We are all looking or searching for something deeper, more profound, larger and bigger than ourselves and whatever we have. It is a given, a grace in everyone.

When we were younger, we search for more ordinary and mundane things like fame and wealth. But as we mature in life, we start looking for deeper and bigger realities of life like meaning, peace and serenity, joy and fulfillment.

Whatever it may be, it is always God, our semper major (always greater), the ultimate in everything.

St. Augustine perfectly expressed it in his Confessiones, “You have made us for yourself, O Lord, and our heart is restless until it rests in you.”

U2’s hit “I Still Haven’t Found What I’m Looking For” was like an anthem for us young college graduates of the mid-80’s, searching for meaning in life. The music video is very interesting as it was set in Las Vegas to remind us that whatever we are truly searching in life can never be found in money and material things.

Though the song speaks of God in the line “kingdom come”, in the end, it is not really us who find God – it is the other way around: it is always God who finds us! After all, this life we live here on earth is planned and designed in heaven.

God always tries to invite us to follow his ways, to find him so he can direct us to our fulfillment, for us to find whatever we are looking for.

Here are three lessons we can learn from the magi who eventually found what they were looking for, “the newborn king of the Jews”, Jesus Christ:

First is to welcome darkness and troubles in life. Discontentment and problems are always a prelude to spiritual growth. When the magi arrived in Jerusalem searching for the child Jesus, King Herod and the whole city were deeply troubled; but, it led to their knowing where Jesus was born! Like in the story of creation found in Genesis, out of chaos comes order. We learn and find more lessons in life in adversarial situations than in our comfort zones.

Second is to always pray the Sacred Scriptures. Herod consulted the chief priests and scribes of Jerusalem to ask them what the prophets have told about where the Messiah would be born. Ironically, they found the answer in Prophet Malachi’s book which is Bethlehem yet, they never followed it! Prayer opens us to be humble to learn the lessons of the darkness and troubles happening in us.

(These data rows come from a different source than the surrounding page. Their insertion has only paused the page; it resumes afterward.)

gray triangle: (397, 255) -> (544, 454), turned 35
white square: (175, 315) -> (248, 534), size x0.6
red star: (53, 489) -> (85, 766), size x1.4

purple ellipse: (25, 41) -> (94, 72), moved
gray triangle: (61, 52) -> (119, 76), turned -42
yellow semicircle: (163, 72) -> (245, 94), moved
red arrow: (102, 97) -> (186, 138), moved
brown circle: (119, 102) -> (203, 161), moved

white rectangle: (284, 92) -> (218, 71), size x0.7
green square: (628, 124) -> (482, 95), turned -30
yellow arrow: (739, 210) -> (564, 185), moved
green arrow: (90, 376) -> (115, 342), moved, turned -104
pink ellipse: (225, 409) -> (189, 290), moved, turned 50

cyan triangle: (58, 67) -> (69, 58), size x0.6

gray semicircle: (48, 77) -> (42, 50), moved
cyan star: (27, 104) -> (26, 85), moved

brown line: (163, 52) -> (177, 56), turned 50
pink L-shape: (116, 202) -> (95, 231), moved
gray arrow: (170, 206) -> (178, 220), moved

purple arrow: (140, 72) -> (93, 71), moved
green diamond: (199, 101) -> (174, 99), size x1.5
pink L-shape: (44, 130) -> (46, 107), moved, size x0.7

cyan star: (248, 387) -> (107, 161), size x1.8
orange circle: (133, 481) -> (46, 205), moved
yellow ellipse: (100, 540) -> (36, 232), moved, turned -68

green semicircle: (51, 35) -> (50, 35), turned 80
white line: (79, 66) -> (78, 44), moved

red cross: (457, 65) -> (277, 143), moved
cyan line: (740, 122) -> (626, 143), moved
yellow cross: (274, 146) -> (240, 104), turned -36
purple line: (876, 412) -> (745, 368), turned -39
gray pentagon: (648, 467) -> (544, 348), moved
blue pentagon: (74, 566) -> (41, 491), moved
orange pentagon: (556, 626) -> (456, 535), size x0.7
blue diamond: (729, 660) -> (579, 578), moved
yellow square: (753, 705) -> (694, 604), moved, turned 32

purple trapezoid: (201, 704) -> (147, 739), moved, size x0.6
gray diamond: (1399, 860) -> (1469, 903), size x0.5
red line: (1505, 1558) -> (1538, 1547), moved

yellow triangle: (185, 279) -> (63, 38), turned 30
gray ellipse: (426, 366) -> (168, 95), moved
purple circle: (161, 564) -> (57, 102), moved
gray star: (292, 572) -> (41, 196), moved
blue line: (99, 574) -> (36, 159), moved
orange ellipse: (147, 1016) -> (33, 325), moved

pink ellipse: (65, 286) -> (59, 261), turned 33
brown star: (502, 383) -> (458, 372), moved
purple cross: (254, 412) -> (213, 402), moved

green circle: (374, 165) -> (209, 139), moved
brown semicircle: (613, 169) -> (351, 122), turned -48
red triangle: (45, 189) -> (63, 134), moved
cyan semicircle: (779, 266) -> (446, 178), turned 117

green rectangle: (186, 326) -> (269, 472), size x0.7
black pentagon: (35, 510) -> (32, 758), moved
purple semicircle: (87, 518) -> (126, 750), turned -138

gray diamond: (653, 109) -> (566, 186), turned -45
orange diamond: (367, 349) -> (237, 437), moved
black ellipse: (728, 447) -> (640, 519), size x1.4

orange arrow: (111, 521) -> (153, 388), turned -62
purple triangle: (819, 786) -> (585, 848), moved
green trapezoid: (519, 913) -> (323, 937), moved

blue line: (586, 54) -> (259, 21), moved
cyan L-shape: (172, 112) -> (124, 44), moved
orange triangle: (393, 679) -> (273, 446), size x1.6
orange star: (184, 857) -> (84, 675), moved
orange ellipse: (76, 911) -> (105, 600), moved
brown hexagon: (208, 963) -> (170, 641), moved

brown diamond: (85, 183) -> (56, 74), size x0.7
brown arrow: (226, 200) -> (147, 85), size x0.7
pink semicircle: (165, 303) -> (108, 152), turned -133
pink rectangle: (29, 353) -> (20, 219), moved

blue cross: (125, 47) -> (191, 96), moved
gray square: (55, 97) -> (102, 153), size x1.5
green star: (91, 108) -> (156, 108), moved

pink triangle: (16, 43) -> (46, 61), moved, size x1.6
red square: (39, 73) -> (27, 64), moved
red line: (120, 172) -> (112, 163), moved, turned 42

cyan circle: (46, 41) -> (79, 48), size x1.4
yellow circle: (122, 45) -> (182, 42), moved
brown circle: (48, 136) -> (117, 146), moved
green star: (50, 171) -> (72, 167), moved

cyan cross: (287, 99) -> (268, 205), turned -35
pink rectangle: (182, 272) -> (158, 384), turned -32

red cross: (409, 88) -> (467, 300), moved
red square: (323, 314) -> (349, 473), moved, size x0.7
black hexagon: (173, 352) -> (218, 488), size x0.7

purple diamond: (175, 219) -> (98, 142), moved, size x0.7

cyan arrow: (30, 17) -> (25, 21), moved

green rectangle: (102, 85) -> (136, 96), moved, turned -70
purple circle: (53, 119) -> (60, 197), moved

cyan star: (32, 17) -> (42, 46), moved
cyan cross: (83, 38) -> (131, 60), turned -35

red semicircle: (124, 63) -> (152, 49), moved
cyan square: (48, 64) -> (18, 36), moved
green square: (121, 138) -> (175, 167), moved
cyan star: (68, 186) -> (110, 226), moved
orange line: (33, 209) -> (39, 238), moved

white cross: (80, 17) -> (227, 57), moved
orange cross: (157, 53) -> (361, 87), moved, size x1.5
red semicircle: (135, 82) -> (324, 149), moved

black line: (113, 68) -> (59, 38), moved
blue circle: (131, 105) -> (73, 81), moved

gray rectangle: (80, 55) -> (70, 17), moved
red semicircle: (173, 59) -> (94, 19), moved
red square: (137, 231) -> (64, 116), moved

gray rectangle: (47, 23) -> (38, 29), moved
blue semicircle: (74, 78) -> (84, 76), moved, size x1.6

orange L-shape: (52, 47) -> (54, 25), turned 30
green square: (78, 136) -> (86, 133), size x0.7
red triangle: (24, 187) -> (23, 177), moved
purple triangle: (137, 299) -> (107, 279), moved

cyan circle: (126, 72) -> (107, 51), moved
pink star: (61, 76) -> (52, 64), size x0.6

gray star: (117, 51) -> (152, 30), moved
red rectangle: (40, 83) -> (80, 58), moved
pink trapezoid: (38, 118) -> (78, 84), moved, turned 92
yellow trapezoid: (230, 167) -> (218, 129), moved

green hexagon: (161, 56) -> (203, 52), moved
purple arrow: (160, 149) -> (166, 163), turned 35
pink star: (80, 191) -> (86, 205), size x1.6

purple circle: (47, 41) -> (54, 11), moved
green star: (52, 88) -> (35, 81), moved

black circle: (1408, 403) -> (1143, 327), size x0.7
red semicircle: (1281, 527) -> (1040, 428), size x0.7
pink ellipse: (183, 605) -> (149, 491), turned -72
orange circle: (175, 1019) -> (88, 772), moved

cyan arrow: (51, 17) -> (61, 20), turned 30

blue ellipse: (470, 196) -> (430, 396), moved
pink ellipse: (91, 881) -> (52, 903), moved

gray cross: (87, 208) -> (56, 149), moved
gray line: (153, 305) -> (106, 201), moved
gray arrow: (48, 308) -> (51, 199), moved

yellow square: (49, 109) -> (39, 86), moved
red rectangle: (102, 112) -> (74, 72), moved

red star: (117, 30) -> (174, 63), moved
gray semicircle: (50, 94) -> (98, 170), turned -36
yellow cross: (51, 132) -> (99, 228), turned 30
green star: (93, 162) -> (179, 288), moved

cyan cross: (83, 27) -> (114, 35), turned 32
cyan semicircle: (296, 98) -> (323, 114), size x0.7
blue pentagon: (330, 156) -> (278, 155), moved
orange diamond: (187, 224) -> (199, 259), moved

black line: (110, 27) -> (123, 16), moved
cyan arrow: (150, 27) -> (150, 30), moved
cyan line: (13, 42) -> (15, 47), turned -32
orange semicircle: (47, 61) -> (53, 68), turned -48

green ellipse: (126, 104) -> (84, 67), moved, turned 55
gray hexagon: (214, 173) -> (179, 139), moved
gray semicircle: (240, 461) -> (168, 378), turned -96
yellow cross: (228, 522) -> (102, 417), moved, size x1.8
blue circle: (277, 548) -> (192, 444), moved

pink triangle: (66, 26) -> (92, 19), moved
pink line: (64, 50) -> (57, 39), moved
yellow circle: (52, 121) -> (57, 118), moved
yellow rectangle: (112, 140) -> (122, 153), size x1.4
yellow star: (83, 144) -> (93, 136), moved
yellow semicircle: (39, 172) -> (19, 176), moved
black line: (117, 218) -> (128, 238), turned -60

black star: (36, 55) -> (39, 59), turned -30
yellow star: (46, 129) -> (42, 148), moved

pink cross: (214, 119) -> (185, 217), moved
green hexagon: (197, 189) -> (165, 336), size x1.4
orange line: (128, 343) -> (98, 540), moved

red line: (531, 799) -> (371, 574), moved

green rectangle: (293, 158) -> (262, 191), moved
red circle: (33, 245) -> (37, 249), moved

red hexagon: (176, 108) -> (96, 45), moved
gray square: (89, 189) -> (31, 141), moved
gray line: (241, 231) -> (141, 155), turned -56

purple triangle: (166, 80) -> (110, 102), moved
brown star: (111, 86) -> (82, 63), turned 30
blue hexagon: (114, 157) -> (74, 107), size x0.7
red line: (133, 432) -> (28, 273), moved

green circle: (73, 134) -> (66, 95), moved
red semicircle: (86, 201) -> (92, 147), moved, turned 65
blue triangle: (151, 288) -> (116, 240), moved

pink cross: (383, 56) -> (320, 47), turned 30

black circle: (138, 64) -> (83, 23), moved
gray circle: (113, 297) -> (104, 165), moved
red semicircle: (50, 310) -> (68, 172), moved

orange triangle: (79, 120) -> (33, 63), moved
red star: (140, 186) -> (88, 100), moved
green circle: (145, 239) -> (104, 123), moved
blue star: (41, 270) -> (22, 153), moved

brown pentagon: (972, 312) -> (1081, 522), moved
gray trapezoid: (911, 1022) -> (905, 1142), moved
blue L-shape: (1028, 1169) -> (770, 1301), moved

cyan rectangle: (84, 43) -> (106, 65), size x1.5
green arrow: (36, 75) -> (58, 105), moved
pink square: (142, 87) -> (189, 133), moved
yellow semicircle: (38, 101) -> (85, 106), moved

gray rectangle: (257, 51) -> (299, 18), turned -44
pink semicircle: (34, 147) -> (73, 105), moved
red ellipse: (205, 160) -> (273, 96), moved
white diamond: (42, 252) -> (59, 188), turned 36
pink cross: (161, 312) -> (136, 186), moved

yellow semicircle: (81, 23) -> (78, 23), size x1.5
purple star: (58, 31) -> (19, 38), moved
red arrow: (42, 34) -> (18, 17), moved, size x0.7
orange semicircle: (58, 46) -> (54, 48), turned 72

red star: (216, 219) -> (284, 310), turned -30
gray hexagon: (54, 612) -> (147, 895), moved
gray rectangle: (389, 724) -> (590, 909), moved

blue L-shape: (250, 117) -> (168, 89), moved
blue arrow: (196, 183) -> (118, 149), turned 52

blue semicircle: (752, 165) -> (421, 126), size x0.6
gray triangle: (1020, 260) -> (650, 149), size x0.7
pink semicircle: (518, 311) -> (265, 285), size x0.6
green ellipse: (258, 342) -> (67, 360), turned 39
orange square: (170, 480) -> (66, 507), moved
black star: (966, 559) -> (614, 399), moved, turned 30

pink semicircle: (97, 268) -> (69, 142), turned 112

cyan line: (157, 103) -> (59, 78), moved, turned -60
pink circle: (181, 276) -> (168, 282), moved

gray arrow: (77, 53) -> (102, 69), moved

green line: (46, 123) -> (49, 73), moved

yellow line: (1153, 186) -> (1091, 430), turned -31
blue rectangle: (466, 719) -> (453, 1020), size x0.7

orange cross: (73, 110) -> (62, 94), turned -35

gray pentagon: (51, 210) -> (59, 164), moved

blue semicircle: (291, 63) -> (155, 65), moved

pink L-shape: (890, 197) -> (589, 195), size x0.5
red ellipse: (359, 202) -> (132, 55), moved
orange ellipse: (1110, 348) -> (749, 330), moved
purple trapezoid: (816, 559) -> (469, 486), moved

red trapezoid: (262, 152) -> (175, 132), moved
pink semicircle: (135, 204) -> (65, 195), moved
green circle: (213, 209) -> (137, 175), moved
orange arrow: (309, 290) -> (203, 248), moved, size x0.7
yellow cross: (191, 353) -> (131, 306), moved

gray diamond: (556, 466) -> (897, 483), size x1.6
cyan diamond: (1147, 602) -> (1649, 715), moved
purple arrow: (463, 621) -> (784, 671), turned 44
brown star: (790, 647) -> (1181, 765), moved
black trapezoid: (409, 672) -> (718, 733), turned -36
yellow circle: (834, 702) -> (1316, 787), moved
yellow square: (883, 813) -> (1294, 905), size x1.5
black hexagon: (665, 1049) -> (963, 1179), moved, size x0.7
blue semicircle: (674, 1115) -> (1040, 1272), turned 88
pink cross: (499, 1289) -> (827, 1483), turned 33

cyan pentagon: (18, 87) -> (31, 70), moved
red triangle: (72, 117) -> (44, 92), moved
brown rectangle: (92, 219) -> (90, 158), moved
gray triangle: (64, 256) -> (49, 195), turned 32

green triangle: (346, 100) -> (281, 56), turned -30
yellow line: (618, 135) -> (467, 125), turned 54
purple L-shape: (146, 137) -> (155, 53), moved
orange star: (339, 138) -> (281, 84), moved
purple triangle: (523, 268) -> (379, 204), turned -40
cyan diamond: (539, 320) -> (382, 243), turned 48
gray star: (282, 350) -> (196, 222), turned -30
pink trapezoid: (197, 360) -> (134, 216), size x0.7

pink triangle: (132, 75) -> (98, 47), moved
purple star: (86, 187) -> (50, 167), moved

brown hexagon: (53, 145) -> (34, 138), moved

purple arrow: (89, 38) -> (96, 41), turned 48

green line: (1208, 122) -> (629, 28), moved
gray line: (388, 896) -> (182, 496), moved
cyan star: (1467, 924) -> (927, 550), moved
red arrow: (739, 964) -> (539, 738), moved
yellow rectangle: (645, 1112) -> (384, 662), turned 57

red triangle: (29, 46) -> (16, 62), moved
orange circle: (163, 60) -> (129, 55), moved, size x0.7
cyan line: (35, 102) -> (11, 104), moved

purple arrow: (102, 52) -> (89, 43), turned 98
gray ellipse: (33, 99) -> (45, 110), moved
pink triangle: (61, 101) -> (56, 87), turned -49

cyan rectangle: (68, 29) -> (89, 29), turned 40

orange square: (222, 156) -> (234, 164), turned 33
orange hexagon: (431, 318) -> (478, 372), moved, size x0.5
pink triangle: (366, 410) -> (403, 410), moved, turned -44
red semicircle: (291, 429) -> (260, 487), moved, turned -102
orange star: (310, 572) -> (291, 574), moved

Third lesson from the magi is: what are you willing to give up and offer to find whatever you are looking for? There are no shortcuts in life and definitely, no one is born entitled in this world. We have to earn and work for everything because essentially, that is the path that Jesus is telling us in life: whoever loses his life shall gain it and whoever keeps his life will lose it.

Hope you find what you are looking for this 2020.